◆ What is required ◆
Since the data must remain as supplied, reproduce it word for word.

◆ Records for processing ◆
Start of Block

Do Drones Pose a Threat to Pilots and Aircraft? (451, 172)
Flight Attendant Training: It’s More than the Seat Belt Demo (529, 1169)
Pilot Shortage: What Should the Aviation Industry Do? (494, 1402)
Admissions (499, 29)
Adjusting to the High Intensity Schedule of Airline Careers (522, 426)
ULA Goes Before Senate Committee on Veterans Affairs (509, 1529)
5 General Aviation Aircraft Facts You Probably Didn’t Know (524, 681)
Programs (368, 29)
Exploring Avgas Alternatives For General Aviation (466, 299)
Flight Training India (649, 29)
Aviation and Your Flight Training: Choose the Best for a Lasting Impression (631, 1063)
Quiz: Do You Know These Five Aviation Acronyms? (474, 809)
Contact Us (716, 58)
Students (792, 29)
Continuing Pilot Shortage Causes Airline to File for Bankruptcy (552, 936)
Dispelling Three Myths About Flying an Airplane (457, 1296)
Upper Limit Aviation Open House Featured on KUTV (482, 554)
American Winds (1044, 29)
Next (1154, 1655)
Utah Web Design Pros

End of Block

◆ Written response ◆
Do Drones Pose a Threat to Pilots and Aircraft? (451, 172)
Flight Attendant Training: It’s More than the Seat Belt Demo (529, 1169)
Pilot Shortage: What Should the Aviation Industry Do? (494, 1402)
Admissions (499, 29)
Adjusting to the High Intensity Schedule of Airline Careers (522, 426)
ULA Goes Before Senate Committee on Veterans Affairs (509, 1529)
5 General Aviation Aircraft Facts You Probably Didn’t Know (524, 681)
Programs (368, 29)
Exploring Avgas Alternatives For General Aviation (466, 299)
Flight Training India (649, 29)
Aviation and Your Flight Training: Choose the Best for a Lasting Impression (631, 1063)
Quiz: Do You Know These Five Aviation Acronyms? (474, 809)
Contact Us (716, 58)
Students (792, 29)
Continuing Pilot Shortage Causes Airline to File for Bankruptcy (552, 936)
Dispelling Three Myths About Flying an Airplane (457, 1296)
Upper Limit Aviation Open House Featured on KUTV (482, 554)
American Winds (1044, 29)
Next (1154, 1655)
Utah Web Design Pros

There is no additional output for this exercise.